LAUSR

Abstract Foraging behavior can have population-level effects that are of interest for wildlife management. For invasive species, foraging behavior has been tied to establishment ability and rate of spread and is generally of import in understanding invasion biology. A major method for controlling invasive vertebrates is using food-based baits as attractants. Tool efficacy is therefore partially driven by individual decision-making during foraging, which may also affect population response to control. We used three studies on the invasive, arboreal brown treesnake (Boiga irregularis) on Guam to measure 1) size, body condition, and behavioral correlates with mortality in response to control using toxic baits, 2) shifts in prevalence of those traits after control treatments occurred and, based on the prior two findings, 3) interactive relationships between size, body condition, and behavioral traits at the landscape scale for untreated populations.
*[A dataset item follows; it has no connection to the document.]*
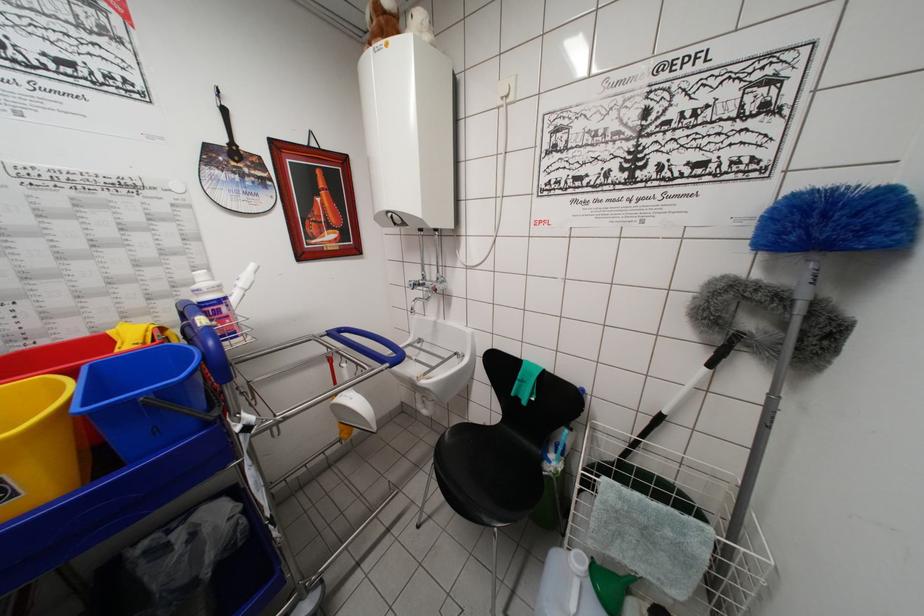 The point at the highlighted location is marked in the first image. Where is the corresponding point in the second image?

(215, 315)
Each trait was selected due to a potential relationship with foraging behavior or energetic state of an arboreal snake, as a method to estimate how foraging behavior can inform control tool efficacy. We found that snakes were more likely to be killed by toxiic baits if they had a lower body weight, were more active leading up to a bait application, and encountered on the ground more frequently. Across two treated populations, both body size and condition of sampled snakes increased after treatment, while the incidence of ground encounters decreased. Throughout forested habitat on Guam, ground encounter probability was positively correlated with snake size and inversely correlated to body condition. Additionally, size and condition had interactive effects such that snakes in good condition were more arboreal. Thus, body size and behavior (ground encounters) correlated with control-tool susceptibility and frequency shifts occurred in those traits within sampled post-treatment populations. Individual decision-making during foraging may thus inform population responses to bait-based control tools. Management decisions such as prey suppression are likely to directly influence removal efficacy through altered foraging behavior in snakes.